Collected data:
--------------------------------

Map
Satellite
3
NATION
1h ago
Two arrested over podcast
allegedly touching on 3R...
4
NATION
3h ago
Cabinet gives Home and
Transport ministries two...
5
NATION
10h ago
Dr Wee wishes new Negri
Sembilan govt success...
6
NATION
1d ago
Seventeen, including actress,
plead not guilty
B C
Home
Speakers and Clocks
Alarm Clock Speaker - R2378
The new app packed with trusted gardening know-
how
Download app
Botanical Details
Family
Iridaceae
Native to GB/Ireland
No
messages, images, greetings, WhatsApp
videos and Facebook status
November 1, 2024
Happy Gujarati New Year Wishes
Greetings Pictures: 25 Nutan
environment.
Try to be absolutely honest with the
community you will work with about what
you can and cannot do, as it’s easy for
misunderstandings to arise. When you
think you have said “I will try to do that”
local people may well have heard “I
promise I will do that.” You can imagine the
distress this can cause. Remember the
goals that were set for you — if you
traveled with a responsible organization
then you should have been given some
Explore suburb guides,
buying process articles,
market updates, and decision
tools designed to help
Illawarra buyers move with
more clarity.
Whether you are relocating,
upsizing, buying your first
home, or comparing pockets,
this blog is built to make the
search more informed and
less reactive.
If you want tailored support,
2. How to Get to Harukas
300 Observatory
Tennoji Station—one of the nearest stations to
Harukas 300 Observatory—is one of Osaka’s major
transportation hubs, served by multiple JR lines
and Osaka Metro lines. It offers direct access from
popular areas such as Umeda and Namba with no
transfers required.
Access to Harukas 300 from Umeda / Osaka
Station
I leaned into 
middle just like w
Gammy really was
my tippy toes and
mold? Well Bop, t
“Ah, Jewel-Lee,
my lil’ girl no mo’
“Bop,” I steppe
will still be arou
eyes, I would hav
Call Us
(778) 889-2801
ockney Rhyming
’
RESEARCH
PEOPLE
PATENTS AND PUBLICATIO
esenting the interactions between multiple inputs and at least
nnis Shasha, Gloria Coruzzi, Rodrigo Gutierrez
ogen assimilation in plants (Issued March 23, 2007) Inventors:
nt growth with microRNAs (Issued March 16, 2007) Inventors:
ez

--------------------------------

WHAT TO WORK ON: Scan the records for the word "Inventors" and copy every line where it is found.

RESPONSE:
ogen assimilation in plants (Issued March 23, 2007) Inventors:
nt growth with microRNAs (Issued March 16, 2007) Inventors:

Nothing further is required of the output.